来週の金融市場見通し(2024年4月1日~2024年4月5日)
■来週の見通し
日銀が緩和的な金融環境を継続するとの見方から、ドル円は一時約34年ぶりの水準まで上昇しました。円安を受けて、財務省、金融庁、日銀が3者会談を開いたことから、為替介入への警戒が強まっています。日銀の金融政策決定会合の主な意見では、金融政策の正常化に慎重な姿勢が示されました。他方、米連邦準備理事会(FRB)のウォラー理事は利下げ開始を急ぐ必要はないとの見解を示しました。来週は、日銀短観、パウエルFRB議長の講演、米雇用統計などを確認しながら、方向感を探ることになりそうです。
◆株価 :高水準の株価を継続か
来週は為替が円安水準で推移していることや米経済の軟着陸(ソフトランディング)観測の高まりが支えとなり、高水準の株価を維持することが見込まれます。1日に発表される日銀短観が国内企業の景況感改善を示す内容になると、一段と株価が上昇する展開も見込まれます。ただ、今月は株式市場だけでなく、商品やJリートなど多くの金融資産が上昇しており、市場は過度に楽観的になっている可能性があり、調整局面を迎えることも想定されます。
◆長期金利 :レンジ継続
利上げに積極的なタカ派とみられていた日銀の田村審議委員が、「当面、緩和的な金融環境が継続する」と述べたことを受けて、緩和的な金融政策の長期化が意識されたことや、40年国債入札が堅調な結果になったことから、長期金利は0.7%付近まで低下する動きになりました。低金利環境が続くと見込まれることから、レンジでの動きの中、米金利をにらみつつ、居所を探る動きが続きそうです。10年国債入札も確認したいところです。
◆為替 :上値模索
ドル円は、じりじりと上値余地を模索する展開が見込まれます。FRBは今年3回の利下げという従来予想を据え置く一方、日銀の植田総裁は政策変更実施後も金融緩和を維持するという方針を明確にしていることから、日米の実質金利差は依然強いドル買い要因となりそうです。ただ、ドル円は151円台前半で推移しており、日本政府高官から円安けん制発言が散見される中、日銀のドル売り介入への警戒感は根強く、当面ドル円の上値を抑えそうです。
◆Jリート :上値を探る
東証REIT指数は、週初は4営業日続伸して始まったものの、その後は利益確定売りが優勢になりました。ただ、1,800ポイント割れでは押し目買いも入り、底堅く推移しました。PBR(株価純資産倍率)に相当するNAV倍率は改善しているものの、まだ割安とされる1倍を割り込む水準です。日銀がマイナス金利を解除した後も長期金利が落ち着いた動きとなっていることは安心材料です。一進一退の中、上値を探る動きが続きそうです。
■来週の注目点
日銀短観(3月調査) 4月1日(月) 8時50分発表
昨年12月調査の日銀短観では、大企業・製造業の業況判断指数(DI)がプラス12、同・非製造業がプラス30と、9月調査に比べ、ともに3ポイントの改善となりました。製造業は原材料費上昇の一服が寄与し、非製造業については価格転嫁の進展が景況感を支えました。

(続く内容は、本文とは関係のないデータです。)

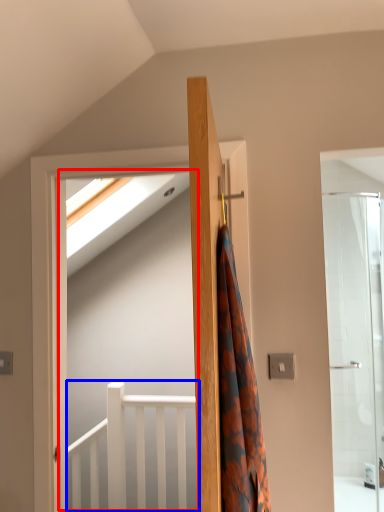 Question: Which point is closer to the camera, screen door (highlighted by a red box) or balustrade (highlighted by a blue box)?

Choices:
 (A) screen door
 (B) balustrade

Answer: (A)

3月調査の業況判断DIは、大企業・製造業は12月調査からやや悪化、同・非製造業12月調査からやや改善となりそうです。製造業では海外景気の減速が景況感の重しとなる見込みです。一方、非製造業では、引き続き訪日外国人の増加やレジャー需要の回復が景況感を支えそうです。

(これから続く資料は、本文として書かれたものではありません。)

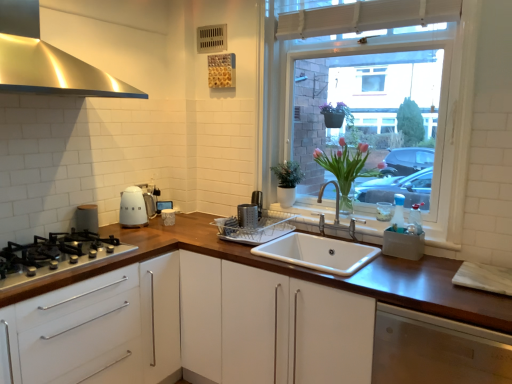 Locate an element on the screen. vacant space underneath matte white kettle at left, which appears as the 2th appliance when viewed from the right (from a real-world perspective) is located at coordinates (138, 230).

米雇用統計(3月) 4月5日(金) 21時30分発表
2月の米雇用統計では、非農業部門雇用者数は前月比27万5,000人増となり、市場予想を上回りました。他方、平均時給は前月比0.1%増となり、賃金の伸びは前月より鈍化しました(前年比でも4.3%増と、前月より鈍化)。また、失業率も3.9%と前月から上昇しました。
これまでの米連邦準備理事会(FRB)の利上げなどの影響を受け、米労働市場にはやや減速感もみられます。3月の非農業部門雇用者数は前月比20万3,000人増程度、平均時給は同0.3%増程度、失業率は3.9%程度を想定しています。